The A-list press — daily papers and significant weeklies — got to see “The Da Vinci Code” either Tuesday night or Wednesday morning, depending on the market. Everyone else — read: online critics — had to wait until Thursday night, at a chaotic public screening where the P.R. agency in charge wouldn’t even let the on-site rep tape off seats for us. (That’s a basic courtesy provided by, oh, pretty much every other P.R. agency in the country. But anyway.)
Online critics have a bad reputation, primarily because of Harry Knowles and his Ain’t It Cool News site, a garish, sloppy outlet that prides itself on posting reviews and spoilers as early as possible.
Studios don’t like that. Studios like it when reviews are printed the day the movie is released, in regular daily newspapers. Studios, run mostly by wealthy conservative older white men, aren’t comfortable with this whole “Internet” thing. They’re suspicious and untrusting of it, again largely because of barnacles like Knowles and his ilk, who give the rest of us a bad name.
And so when there’s a movie that’s high-profile but not very good (like “Da Vinci Code”) or that they want to keep under wraps for purposes of marketing or suspense, they hide it from the online press. The print press is OK, because they’re good about not publishing things before opening day. But online guys?! You can’t stop those mavericks!!
(This attitude is backwards, by the way. Who are most movies marketed toward? Young people. And where do young people get their information? I’ll give you a hint: It’s not from newspapers. The movie studios should be embracing online news and entertainment outlets, not eyeing them disdainfully.)
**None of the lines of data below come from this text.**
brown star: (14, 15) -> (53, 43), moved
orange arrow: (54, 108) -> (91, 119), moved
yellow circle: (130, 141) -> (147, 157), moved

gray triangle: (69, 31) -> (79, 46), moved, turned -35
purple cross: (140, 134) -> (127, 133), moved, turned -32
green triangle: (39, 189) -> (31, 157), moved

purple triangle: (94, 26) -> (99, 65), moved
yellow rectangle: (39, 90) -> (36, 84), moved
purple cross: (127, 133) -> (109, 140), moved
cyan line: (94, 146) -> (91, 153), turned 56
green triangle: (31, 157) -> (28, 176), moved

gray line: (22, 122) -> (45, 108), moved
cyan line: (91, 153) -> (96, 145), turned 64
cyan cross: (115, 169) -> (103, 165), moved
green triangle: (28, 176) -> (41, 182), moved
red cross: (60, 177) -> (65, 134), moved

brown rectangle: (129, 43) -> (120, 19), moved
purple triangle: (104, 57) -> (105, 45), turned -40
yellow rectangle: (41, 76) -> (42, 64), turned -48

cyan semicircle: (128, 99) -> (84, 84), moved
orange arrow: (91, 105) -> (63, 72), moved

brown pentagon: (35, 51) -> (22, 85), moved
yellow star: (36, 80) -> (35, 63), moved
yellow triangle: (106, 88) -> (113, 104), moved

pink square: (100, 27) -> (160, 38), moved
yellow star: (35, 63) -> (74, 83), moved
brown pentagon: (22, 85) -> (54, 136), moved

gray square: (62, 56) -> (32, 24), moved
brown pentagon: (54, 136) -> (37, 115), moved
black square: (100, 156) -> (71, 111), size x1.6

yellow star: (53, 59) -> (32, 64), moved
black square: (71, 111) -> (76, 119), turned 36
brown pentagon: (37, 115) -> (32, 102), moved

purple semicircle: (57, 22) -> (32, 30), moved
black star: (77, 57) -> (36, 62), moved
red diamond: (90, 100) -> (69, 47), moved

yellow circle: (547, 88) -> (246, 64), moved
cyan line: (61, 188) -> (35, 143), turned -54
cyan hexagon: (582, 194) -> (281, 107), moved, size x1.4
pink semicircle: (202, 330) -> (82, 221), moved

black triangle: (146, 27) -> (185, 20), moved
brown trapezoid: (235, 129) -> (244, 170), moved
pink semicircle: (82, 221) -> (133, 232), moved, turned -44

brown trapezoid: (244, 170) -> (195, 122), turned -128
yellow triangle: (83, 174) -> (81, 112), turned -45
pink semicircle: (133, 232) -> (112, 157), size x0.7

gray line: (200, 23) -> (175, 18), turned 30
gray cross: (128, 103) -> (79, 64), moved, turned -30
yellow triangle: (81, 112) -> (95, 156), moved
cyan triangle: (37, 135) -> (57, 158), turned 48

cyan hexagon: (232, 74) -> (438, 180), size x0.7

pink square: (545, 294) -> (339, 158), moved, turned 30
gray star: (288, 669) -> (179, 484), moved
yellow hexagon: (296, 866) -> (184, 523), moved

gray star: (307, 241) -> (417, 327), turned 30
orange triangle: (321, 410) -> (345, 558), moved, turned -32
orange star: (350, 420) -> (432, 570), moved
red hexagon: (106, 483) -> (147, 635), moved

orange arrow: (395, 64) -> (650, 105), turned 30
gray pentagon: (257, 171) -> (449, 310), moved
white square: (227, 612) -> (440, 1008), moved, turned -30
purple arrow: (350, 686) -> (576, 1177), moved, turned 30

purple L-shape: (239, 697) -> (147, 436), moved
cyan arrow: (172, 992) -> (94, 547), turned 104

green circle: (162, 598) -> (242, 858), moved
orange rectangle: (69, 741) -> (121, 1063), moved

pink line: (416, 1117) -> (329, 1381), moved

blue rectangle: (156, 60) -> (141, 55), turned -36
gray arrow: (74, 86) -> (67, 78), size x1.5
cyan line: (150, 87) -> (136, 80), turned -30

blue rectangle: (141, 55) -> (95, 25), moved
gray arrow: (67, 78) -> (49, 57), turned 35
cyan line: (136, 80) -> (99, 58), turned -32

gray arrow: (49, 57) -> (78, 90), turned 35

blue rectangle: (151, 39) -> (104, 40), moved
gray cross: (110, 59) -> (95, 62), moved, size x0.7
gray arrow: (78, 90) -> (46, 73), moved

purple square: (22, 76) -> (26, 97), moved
It’s also stupid that the “no online press” rule is applied so uniformly. In every market, there are P.R. agencies that handle the local screenings and publicity. For Portland, it’s a Seattle-based company called Janet Wainwright Public Relations, Inc., that deals with all Sony films, including “Da Vinci Code.” Now, the people at these agencies are supposedly up-to-date on what the critics are writing and when they’re publishing it. We’re told to send them clips or URLs every week. So how hard would it be, when a situation like “Da Vinci Code” comes up, to say: “OK, this critic never posts his reviews until opening day, and his site doesn’t reveal spoilers. He’s proven himself to be trustworthy. So he’s OK.”
Instead, the studios assume that ALL online critics are renegades who post reviews early and are not to be trusted, and they instruct their agencies in the local markets to act accordingly. The studios issue national decrees, when it would be very easy to handle it locally.
So only print critics got to see “Da Vinci Code” in a timely fashion, Tuesday and Wednesday. And guess what? As of Wednesday night, the following print outlets had posted their “Da Vinci Code” reviews online:
Time, Entertainment Weekly, the Atlanta Constitution-Journal, Variety, Hollywood Reporter, the New York Post, the Arizona Republic, USA Today, the Philadelphia Inquirer, the New York Times, Rolling Stone, The Salt Lake Tribune, the Chicago Sun-Times and the Los Angeles Times.
By the time I left to go watch the film Thursday night, another 20 print outlets had joined them, for a total of at least 34 reviews that were posted early. And that’s just the ones linked from Rotten Tomatoes.
So … if the newspaper and magazine critics were posting their reviews early anyway … tell me again why the online critics weren’t invited?
Sigh. My people have been oppressed for centuries.